### [Data shown]
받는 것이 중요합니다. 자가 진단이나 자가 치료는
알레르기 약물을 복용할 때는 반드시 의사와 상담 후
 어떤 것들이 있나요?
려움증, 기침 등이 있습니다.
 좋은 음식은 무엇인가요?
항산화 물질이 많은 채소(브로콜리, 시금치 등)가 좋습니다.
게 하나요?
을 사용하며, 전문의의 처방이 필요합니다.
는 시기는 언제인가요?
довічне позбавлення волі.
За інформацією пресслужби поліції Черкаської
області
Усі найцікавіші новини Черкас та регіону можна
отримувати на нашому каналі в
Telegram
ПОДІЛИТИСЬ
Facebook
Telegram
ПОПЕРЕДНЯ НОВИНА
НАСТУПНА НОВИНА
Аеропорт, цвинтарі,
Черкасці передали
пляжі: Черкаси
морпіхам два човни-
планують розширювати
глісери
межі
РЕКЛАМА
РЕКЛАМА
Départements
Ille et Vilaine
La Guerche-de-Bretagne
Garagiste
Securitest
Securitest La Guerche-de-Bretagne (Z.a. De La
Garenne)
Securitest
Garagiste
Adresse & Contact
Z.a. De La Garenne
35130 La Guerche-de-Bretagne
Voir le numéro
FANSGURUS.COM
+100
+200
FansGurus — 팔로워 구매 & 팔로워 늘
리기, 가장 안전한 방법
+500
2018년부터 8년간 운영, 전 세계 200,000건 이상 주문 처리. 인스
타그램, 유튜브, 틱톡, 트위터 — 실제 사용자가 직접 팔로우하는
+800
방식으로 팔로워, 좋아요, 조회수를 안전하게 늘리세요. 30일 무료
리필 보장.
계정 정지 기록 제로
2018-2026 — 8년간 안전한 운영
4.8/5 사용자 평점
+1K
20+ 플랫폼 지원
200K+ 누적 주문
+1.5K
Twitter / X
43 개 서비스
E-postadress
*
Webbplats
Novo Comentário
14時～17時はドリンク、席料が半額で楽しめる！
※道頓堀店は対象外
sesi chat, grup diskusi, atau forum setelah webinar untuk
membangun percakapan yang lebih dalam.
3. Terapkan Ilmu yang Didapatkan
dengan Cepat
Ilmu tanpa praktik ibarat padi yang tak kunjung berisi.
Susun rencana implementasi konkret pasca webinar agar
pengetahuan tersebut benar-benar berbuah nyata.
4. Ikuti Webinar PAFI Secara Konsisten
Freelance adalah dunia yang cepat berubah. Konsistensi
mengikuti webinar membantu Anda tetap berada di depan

### [What is required]
To complete this exercise, set down every line above exactly once more.

### [Expected answer]
받는 것이 중요합니다. 자가 진단이나 자가 치료는
알레르기 약물을 복용할 때는 반드시 의사와 상담 후
 어떤 것들이 있나요?
려움증, 기침 등이 있습니다.
 좋은 음식은 무엇인가요?
항산화 물질이 많은 채소(브로콜리, 시금치 등)가 좋습니다.
게 하나요?
을 사용하며, 전문의의 처방이 필요합니다.
는 시기는 언제인가요?
довічне позбавлення волі.
За інформацією пресслужби поліції Черкаської
області
Усі найцікавіші новини Черкас та регіону можна
отримувати на нашому каналі в
Telegram
ПОДІЛИТИСЬ
Facebook
Telegram
ПОПЕРЕДНЯ НОВИНА
НАСТУПНА НОВИНА
Аеропорт, цвинтарі,
Черкасці передали
пляжі: Черкаси
морпіхам два човни-
планують розширювати
глісери
межі
РЕКЛАМА
РЕКЛАМА
Départements
Ille et Vilaine
La Guerche-de-Bretagne
Garagiste
Securitest
Securitest La Guerche-de-Bretagne (Z.a. De La
Garenne)
Securitest
Garagiste
Adresse & Contact
Z.a. De La Garenne
35130 La Guerche-de-Bretagne
Voir le numéro
FANSGURUS.COM
+100
+200
FansGurus — 팔로워 구매 & 팔로워 늘
리기, 가장 안전한 방법
+500
2018년부터 8년간 운영, 전 세계 200,000건 이상 주문 처리. 인스
타그램, 유튜브, 틱톡, 트위터 — 실제 사용자가 직접 팔로우하는
+800
방식으로 팔로워, 좋아요, 조회수를 안전하게 늘리세요. 30일 무료
리필 보장.
계정 정지 기록 제로
2018-2026 — 8년간 안전한 운영
4.8/5 사용자 평점
+1K
20+ 플랫폼 지원
200K+ 누적 주문
+1.5K
Twitter / X
43 개 서비스
E-postadress
*
Webbplats
Novo Comentário
14時～17時はドリンク、席料が半額で楽しめる！
※道頓堀店は対象外
sesi chat, grup diskusi, atau forum setelah webinar untuk
membangun percakapan yang lebih dalam.
3. Terapkan Ilmu yang Didapatkan
dengan Cepat
Ilmu tanpa praktik ibarat padi yang tak kunjung berisi.
Susun rencana implementasi konkret pasca webinar agar
pengetahuan tersebut benar-benar berbuah nyata.
4. Ikuti Webinar PAFI Secara Konsisten
Freelance adalah dunia yang cepat berubah. Konsistensi
mengikuti webinar membantu Anda tetap berada di depan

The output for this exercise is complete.